From the C11 Standard (draft):
6.5.2.4 Postfix increment [...] operator[...]
[...]
2 The result of the postfix ++ operator is the value of the operand. As a side effect, the
value of the operand object is incremented (that is, the value 1 of the appropriate type is
added to it).
So
int a = 0;
int x = a++;
results in a being 1 and x being 0.
x = a++ returns the value of a to the variable x first and later it is incremented.
x = a+1 Here a+1 is evaluated and the result is stored in x
3 differences
Return value and side effect
// a is incremented, but its former value is assigned to x
x=a++; //
// a is unchanged. The sum of `a+1`is assigned to x
x=a+1;
Operator precedence. post-fix ++ (aka Suffix increment) is higher precedence than simple addition.
++ only works with integer and non-void* pointer types. +1 works with all scalar type including double.
int a;
x=a++; // valid
x=a+1; // valid
double a;
x=a++; // invalid
x=a+1; // valid
Is there a difference between the two expressions:
(*x)++
and
++(*x)
I can see both of these statements replace the contents of (*x+1) in *x. But are there any differences between them?
(*x)++ evaluates to the value of*x; as a side effect, the value in *x will be incremented by 1.
++(*x) evaluates to the value of *x + 1; as a side effect, the value in *x will be incremented by 1.
Assuming the code:
int a = 5;
int *x = &a;
(*x)++ will evaluate to 5, while ++(*x) will evaluate to 6.
Note that the side effect does not have to be applied immediately after the expression has been evaluated; it only needs to be applied before the next sequence point.
Also note that the parentheses matter for (*x)++; postfix ++ has higher precedence than unary *, so *x++ would be parsed as *(x++); it still evaluates to the value of *x, but as a side effect advances the pointer, rather than increment the thing being pointed to.
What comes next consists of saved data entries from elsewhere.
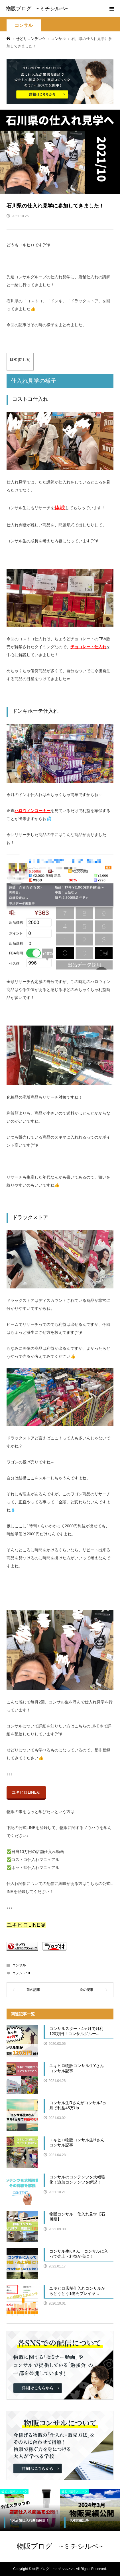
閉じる (24, 360)
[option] (30, 2510)
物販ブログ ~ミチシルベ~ (37, 8)
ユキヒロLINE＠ (26, 1792)
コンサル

Prefix ++ and unary * have the same precedence, so they're applied left-to-right; thus ++(*x) and ++*x would have the same result (*x gets incremented, not x).
Let us say the value pointed by x is 10 i:e (*x is 10)
y = (*x)++;
the above statement will be executed as
1. y = *x
2. *x = *x + 1
so y = 10 & *x is 11
y = ++(*x);
the above statement will be executed as
1. *x = *x + 1
2. y = *x
so y = 11 & *x is 11
One increments the values stored in x before it is used (pre), while the other does it after it is used (post).
Also note that ++(*x) is not the same as (*x + 1). The first increments the value and stores it back, the other just increments the value.
One is "pre" and the other is "post". That's the difference. One is evaluated before the the increment (the first option), the other is evaluated after the increment (the second option).